The next morning we continued following the trail of a cow and calf that had been taken through a few days before by William York, first settler in the Big Bottom country. Our course led along the side of Bald mountain, which was so steep in places we had to do a little grading in order that the pony could pass without sliding down the side of the mountain.

We finally reached the North fork of the Tilton, which we forded. Then we followed along up the river, often zig-zagging through vine maple thickets. Finally, we came to Little mountain, where the river ran close to its rocky ledges. Here we camped for the night under a large cedar, having been all day making less than six miles.

Sunday, April 1, we were up at the break of day, an, after breakfast of biscuits and bacon, we packed our provisions on our backs up along the river where the pony could not go. Dad returned to swim the pony across and take it up past the ledges, then forded it back again We repacked the pony and headed on the last "leg of our journey," with the homestead only a few short miles away.

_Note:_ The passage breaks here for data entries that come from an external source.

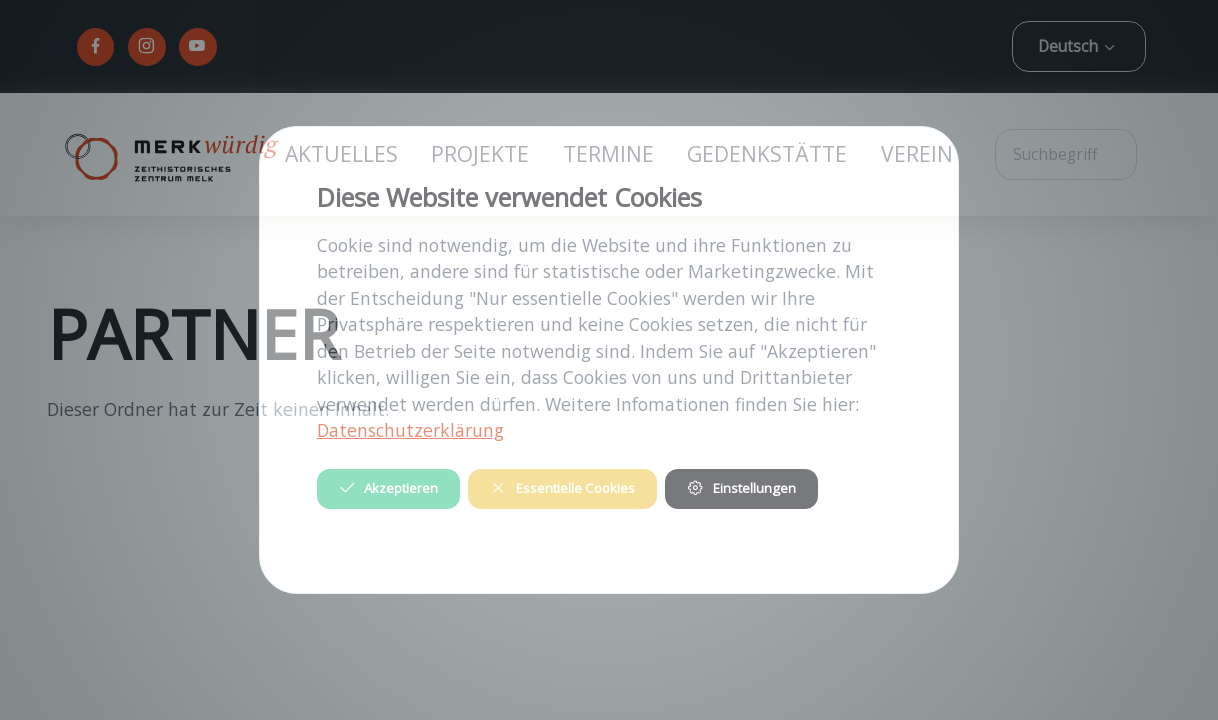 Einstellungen (741, 488)
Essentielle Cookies (562, 488)
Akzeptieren (388, 488)
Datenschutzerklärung (410, 430) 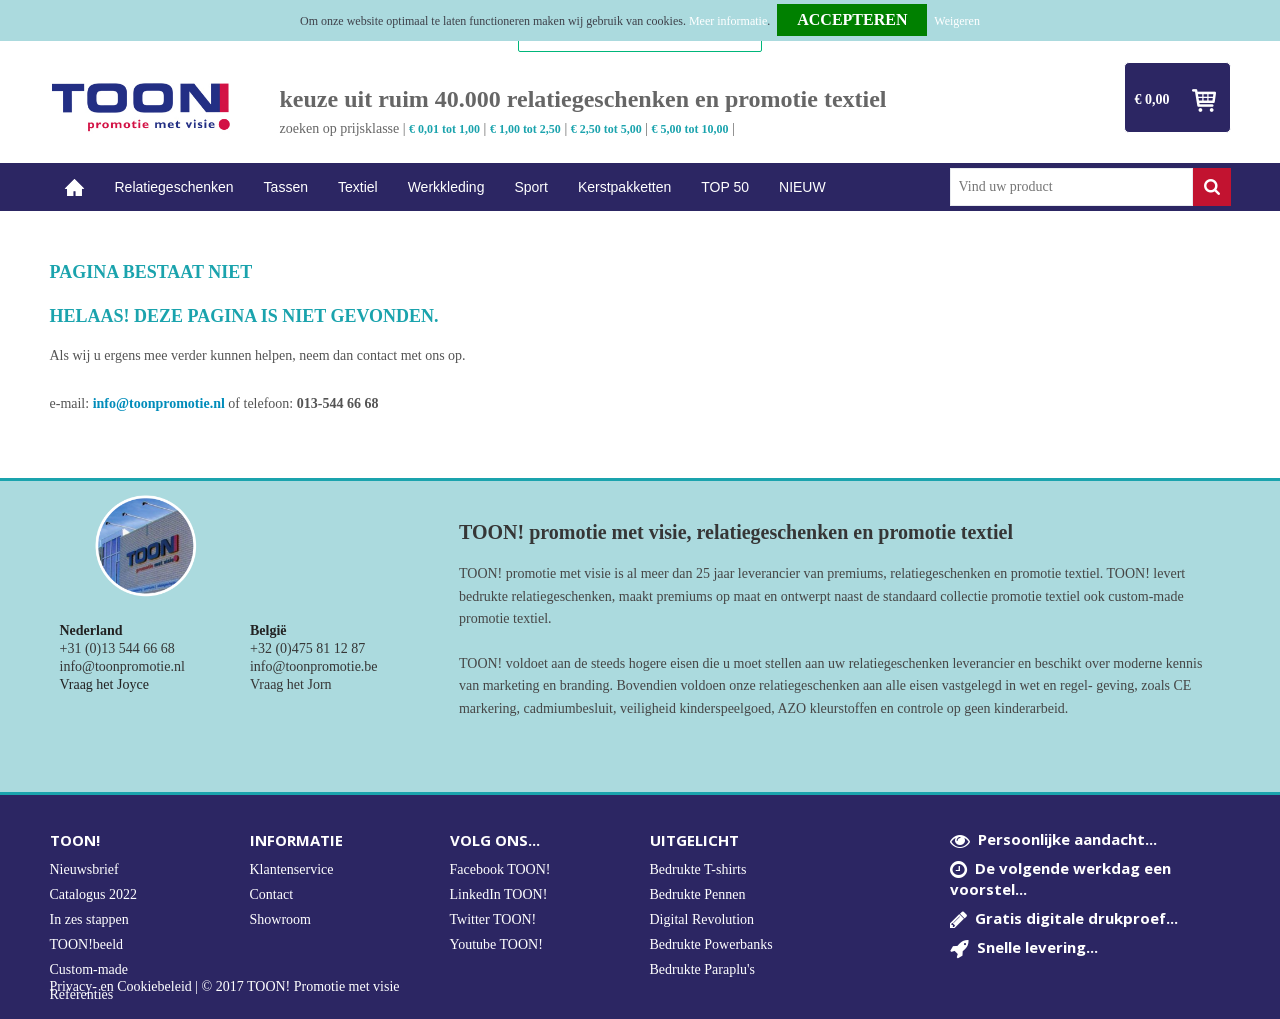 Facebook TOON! (500, 869)
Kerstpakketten (624, 187)
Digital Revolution (702, 919)
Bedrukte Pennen (698, 894)
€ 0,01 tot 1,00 (444, 129)
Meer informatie (728, 21)
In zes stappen (89, 919)
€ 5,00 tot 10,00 (690, 129)
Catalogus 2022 (94, 894)
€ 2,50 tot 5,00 (606, 129)
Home (75, 187)
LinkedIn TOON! (499, 894)
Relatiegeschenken (174, 187)
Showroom (280, 919)
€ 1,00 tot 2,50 (525, 129)
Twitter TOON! (493, 919)
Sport (530, 187)
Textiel (358, 187)
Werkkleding (446, 187)
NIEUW (802, 187)
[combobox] (1071, 187)
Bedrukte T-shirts (698, 869)
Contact (272, 894)
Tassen (286, 187)
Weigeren (957, 21)
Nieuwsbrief (84, 869)
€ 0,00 (1152, 99)
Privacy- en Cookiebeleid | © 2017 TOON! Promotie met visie (225, 987)
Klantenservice (292, 869)
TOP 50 (725, 187) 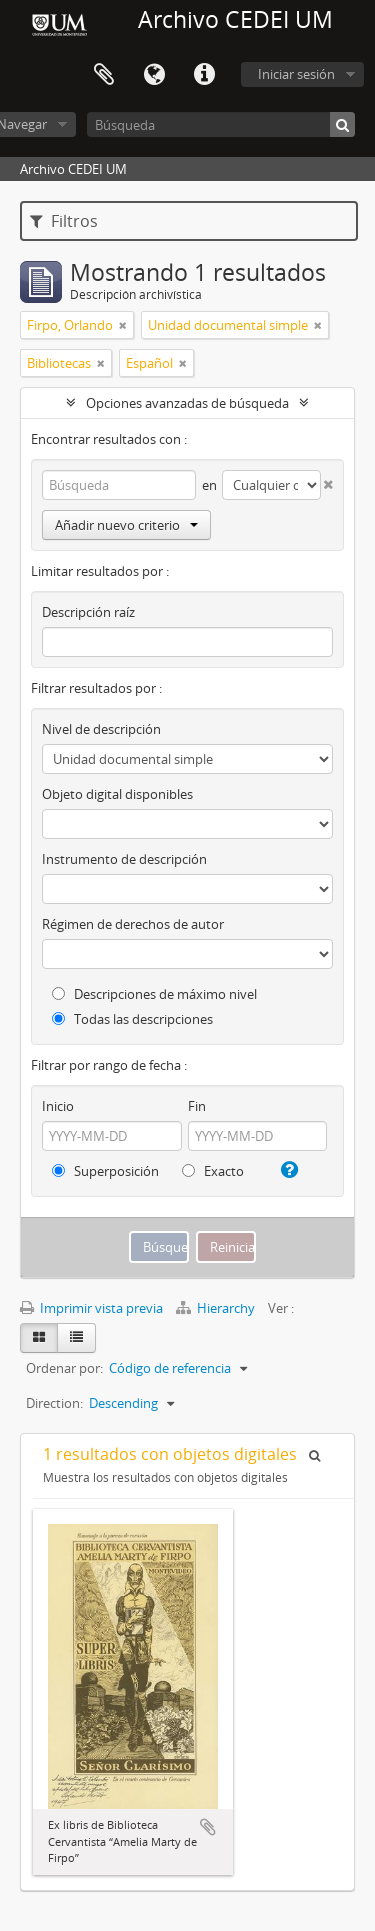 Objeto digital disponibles (117, 794)
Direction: (54, 1403)
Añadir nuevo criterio (126, 525)
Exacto (213, 1171)
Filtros (64, 221)
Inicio (58, 1106)
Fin (197, 1106)
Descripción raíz (88, 612)
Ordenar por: (64, 1368)
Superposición (105, 1171)
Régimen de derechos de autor (133, 924)
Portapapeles (104, 75)
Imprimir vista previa (91, 1308)
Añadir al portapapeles (208, 1827)
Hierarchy (217, 1308)
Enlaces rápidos (204, 75)
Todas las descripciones (132, 1019)
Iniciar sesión (296, 74)
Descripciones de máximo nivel (154, 994)
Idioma (154, 75)
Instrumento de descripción (124, 859)
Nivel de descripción (101, 729)
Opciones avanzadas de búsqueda (187, 403) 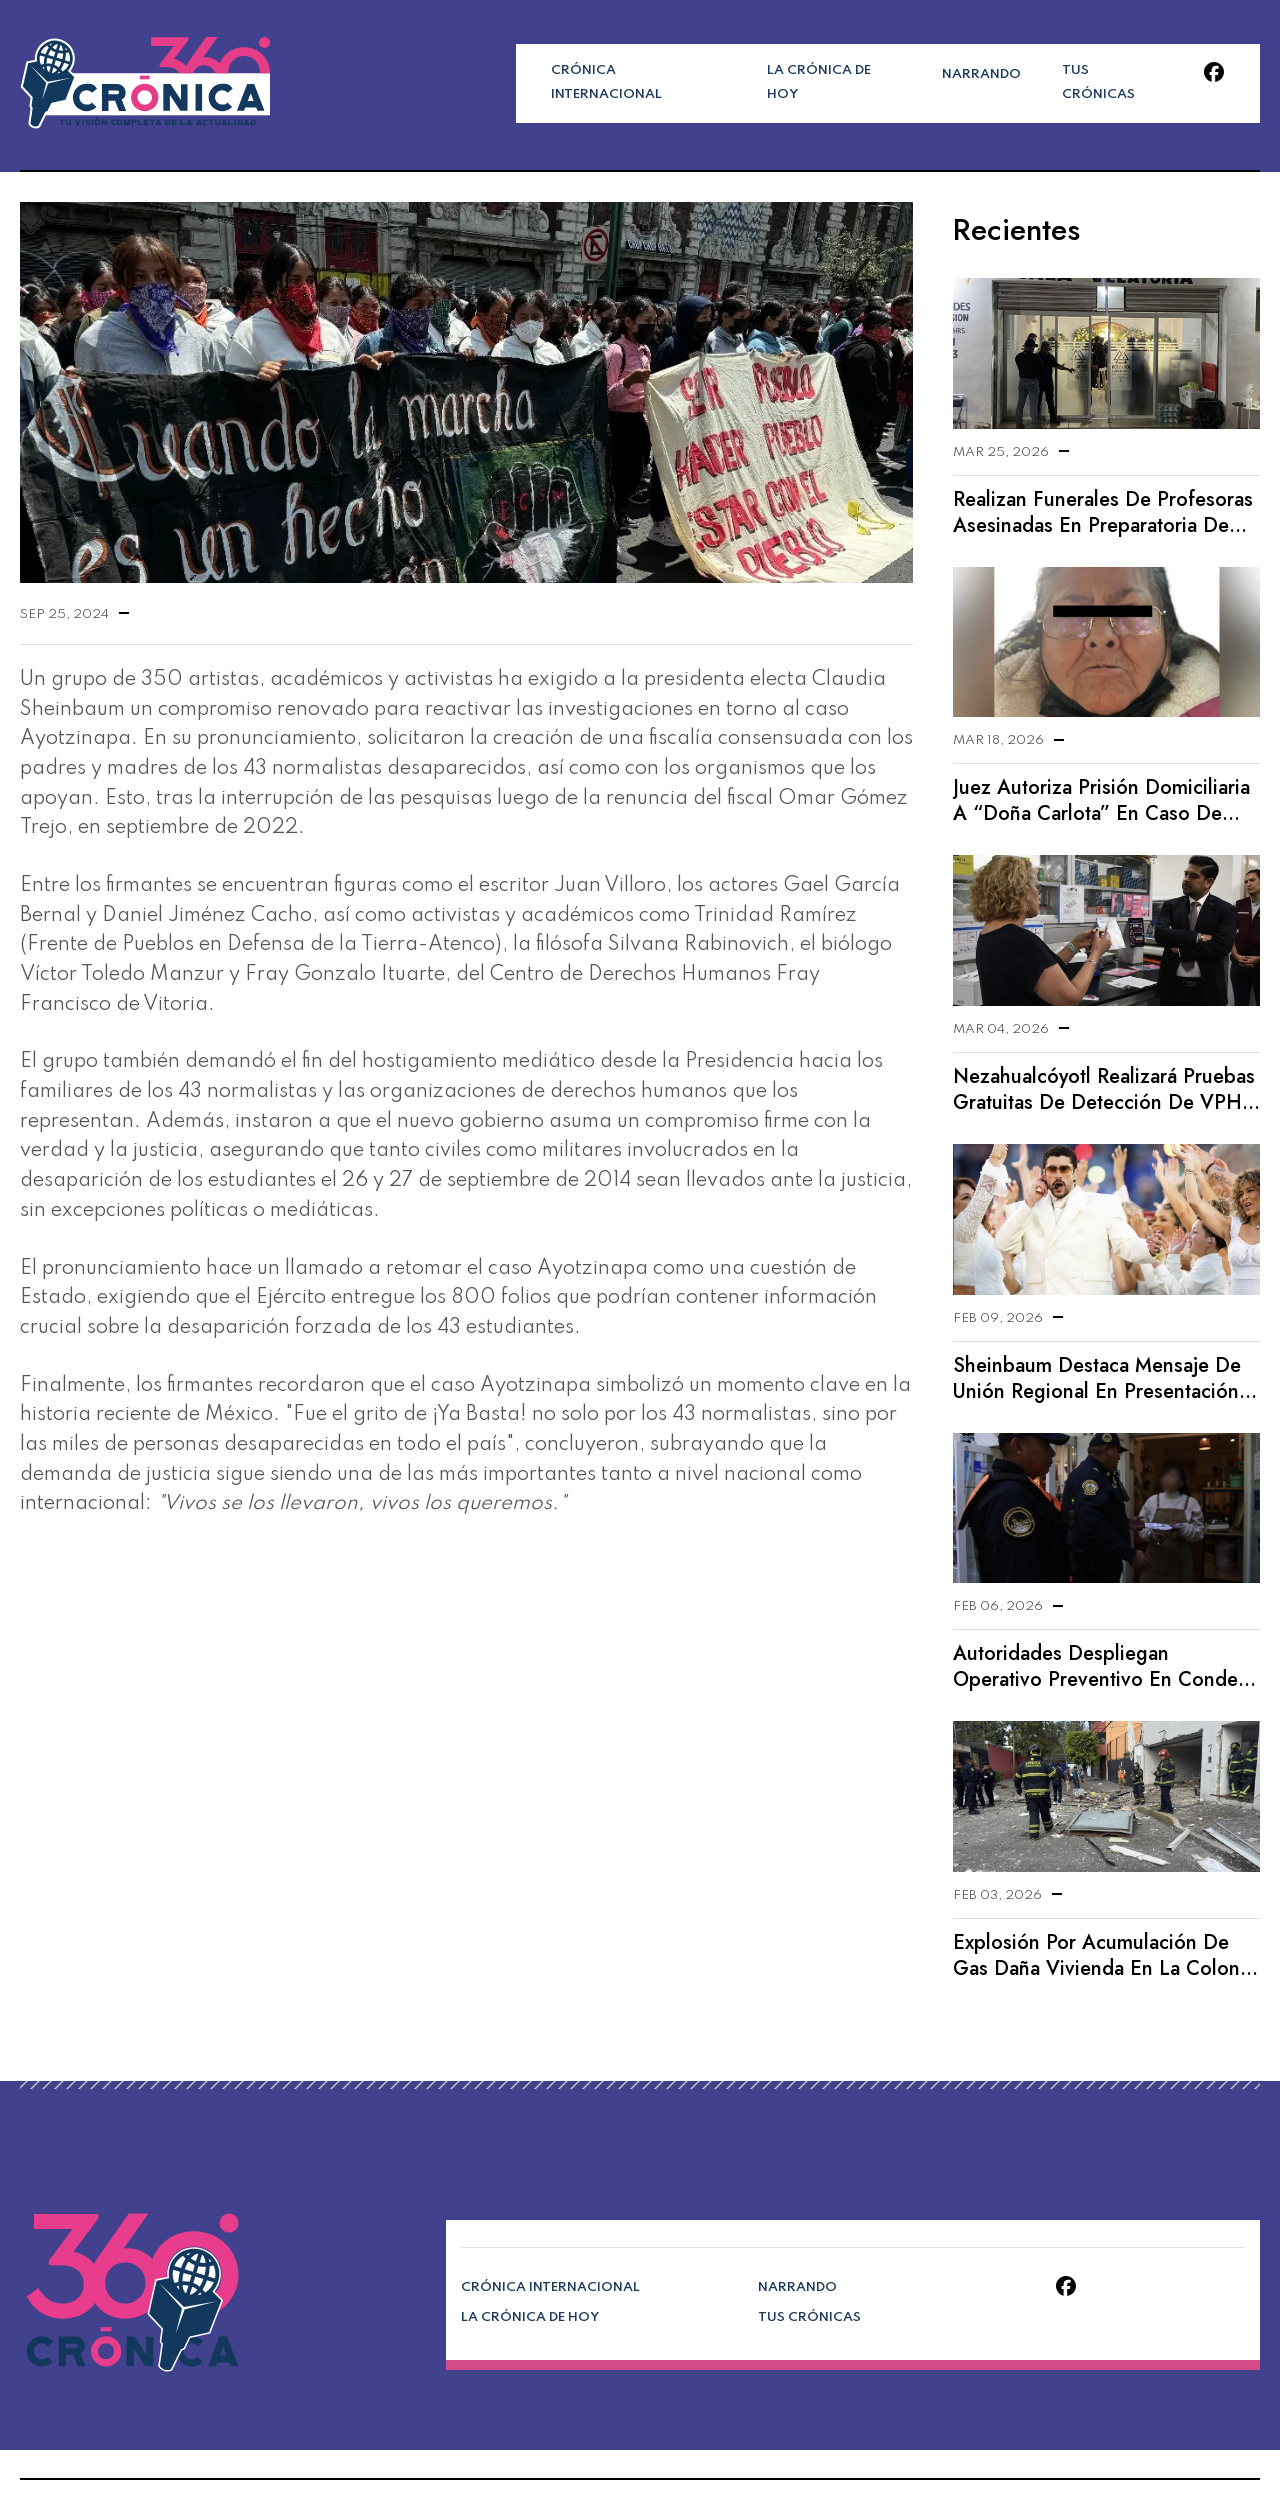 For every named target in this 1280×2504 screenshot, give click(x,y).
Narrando (950, 83)
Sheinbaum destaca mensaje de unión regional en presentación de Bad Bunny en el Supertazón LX (1094, 1379)
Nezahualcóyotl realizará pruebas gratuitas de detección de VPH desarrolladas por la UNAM (1101, 1090)
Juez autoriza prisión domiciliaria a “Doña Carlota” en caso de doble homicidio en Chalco (1099, 801)
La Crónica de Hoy (812, 83)
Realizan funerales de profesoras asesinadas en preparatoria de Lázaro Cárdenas (1099, 513)
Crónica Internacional (630, 83)
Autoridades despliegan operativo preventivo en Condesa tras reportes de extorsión (1105, 1667)
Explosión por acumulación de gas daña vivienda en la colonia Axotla (1101, 1956)
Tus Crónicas (1071, 83) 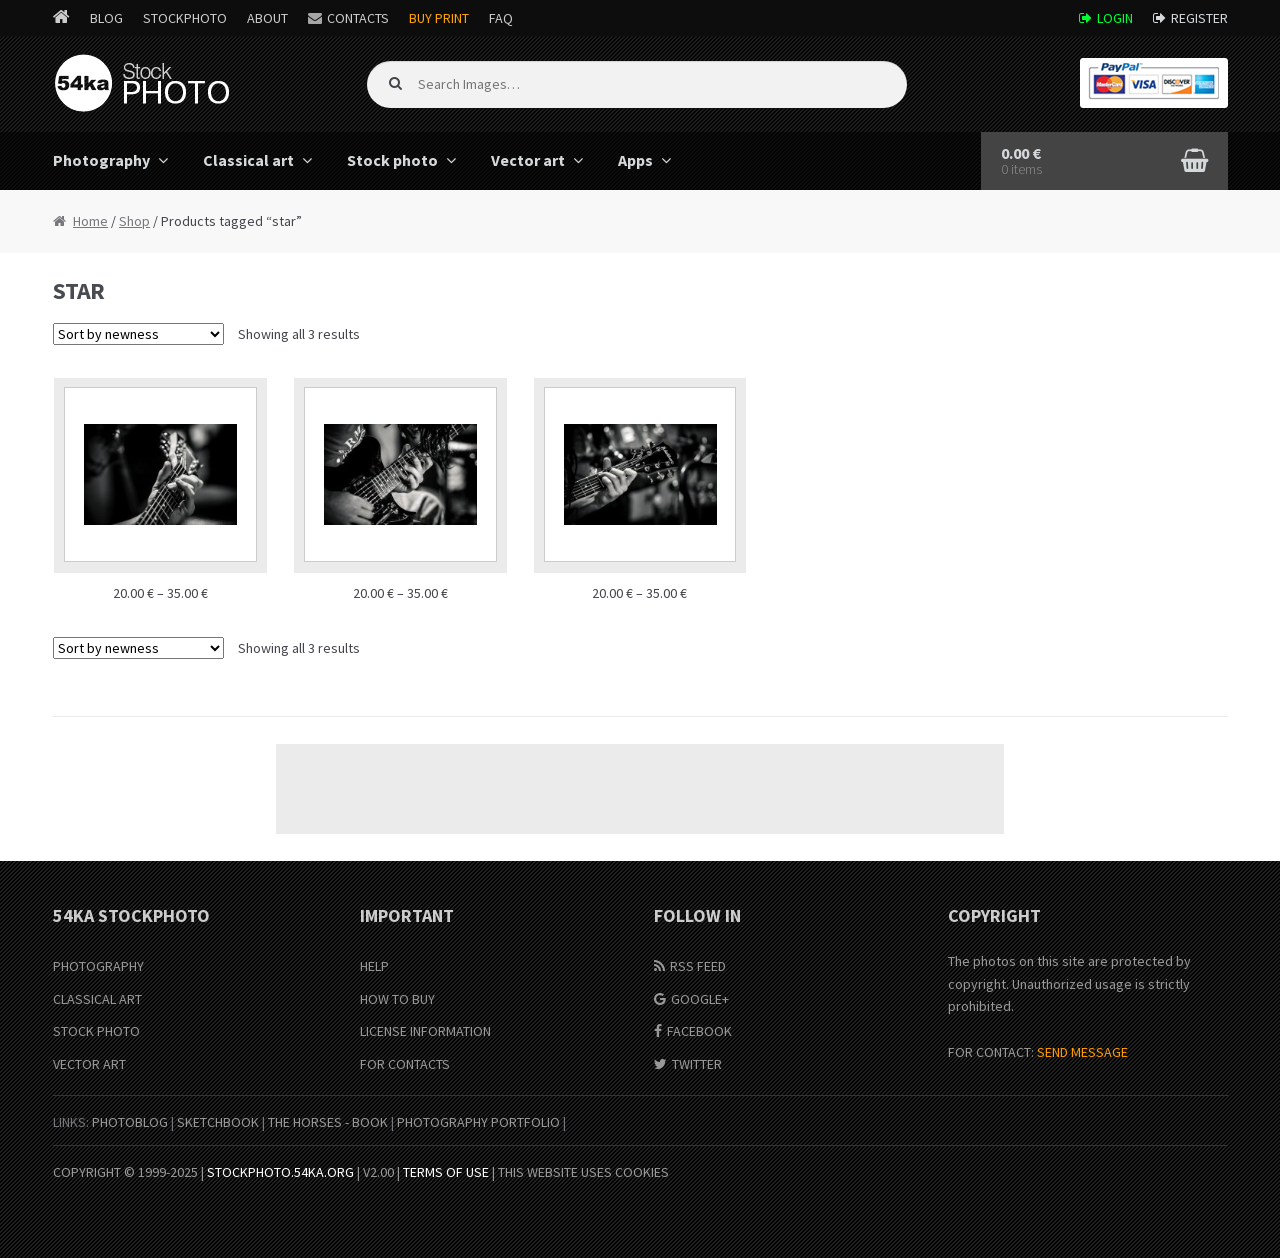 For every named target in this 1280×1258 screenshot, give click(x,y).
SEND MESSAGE (1082, 1052)
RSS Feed (698, 966)
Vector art (528, 160)
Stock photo (392, 160)
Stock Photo (96, 1031)
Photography (101, 160)
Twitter (697, 1064)
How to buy (397, 999)
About (267, 18)
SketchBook (218, 1122)
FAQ (501, 18)
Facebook (699, 1031)
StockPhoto (185, 18)
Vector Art (89, 1064)
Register (1199, 18)
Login (1115, 18)
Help (374, 966)
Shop (134, 221)
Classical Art (97, 999)
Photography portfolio (478, 1122)
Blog (106, 18)
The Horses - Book (328, 1122)
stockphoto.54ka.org (280, 1172)
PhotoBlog (130, 1122)
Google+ (700, 999)
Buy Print (439, 18)
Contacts (358, 18)
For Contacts (405, 1064)
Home (90, 221)
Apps (635, 160)
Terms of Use (446, 1172)
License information (425, 1031)
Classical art (248, 160) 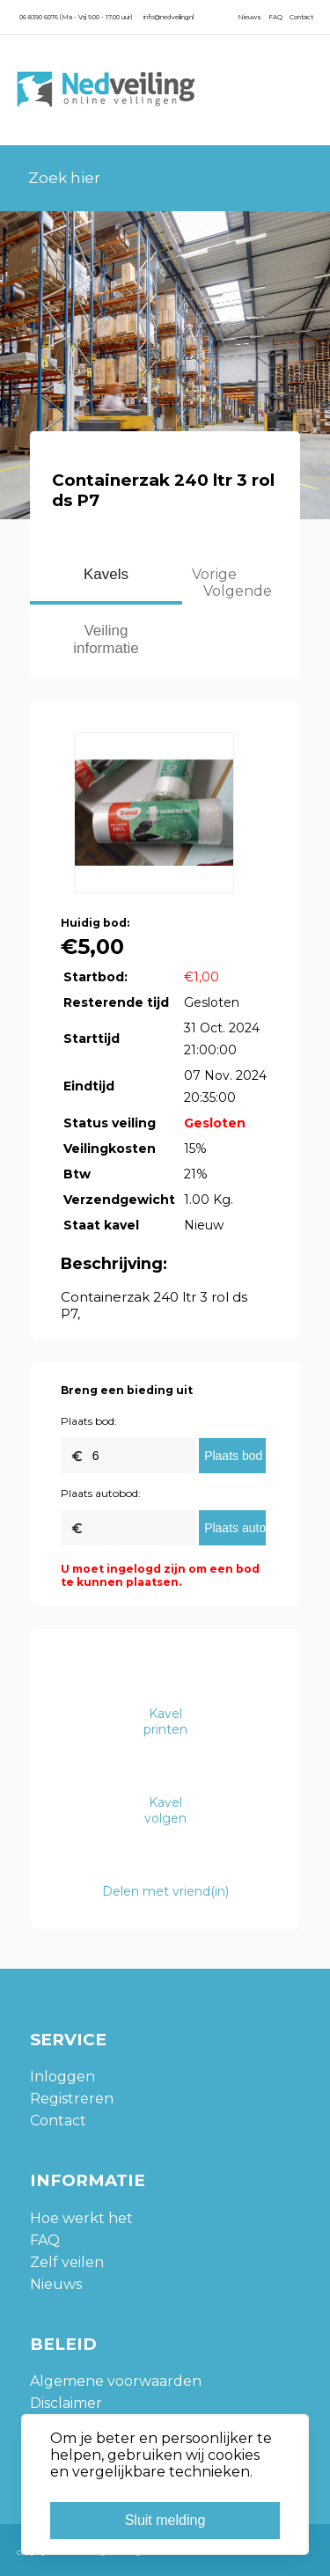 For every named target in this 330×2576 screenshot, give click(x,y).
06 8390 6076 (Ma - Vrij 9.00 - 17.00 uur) (75, 17)
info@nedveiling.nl (168, 17)
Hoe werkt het (81, 2218)
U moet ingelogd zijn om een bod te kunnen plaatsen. (160, 1575)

We were nearly home.

We made faster progress, as the brush was not so dense now, and soon we were to the place where we had to ford over to the south side of the river, just above the mouth of Lake creek, and there we found a trail that had been blazed and partly slashed. This trail was the work of H. M. McCune and A. M. Green, who were the first white men to winter in the Davis lake valley.

Dinner and "Home"

About two miles up the trail we were pleasantly surprised to meet these men on their way to cut more trail down the Tilton to meet the end of the road at the Lovell place. They turned back with us and we all had dinner at McCune's on his homestead -- and that was some dinner, as I now remember it, as McCune was an excellent cook.

Later on we went to dad's little cabin on the homestead, where I spent my first night in [?] Davis Lake valley.

Since that day, more than half a century has slipped by, and I am still living in the same Davis lake valley.

But when I look around I see many, many changes.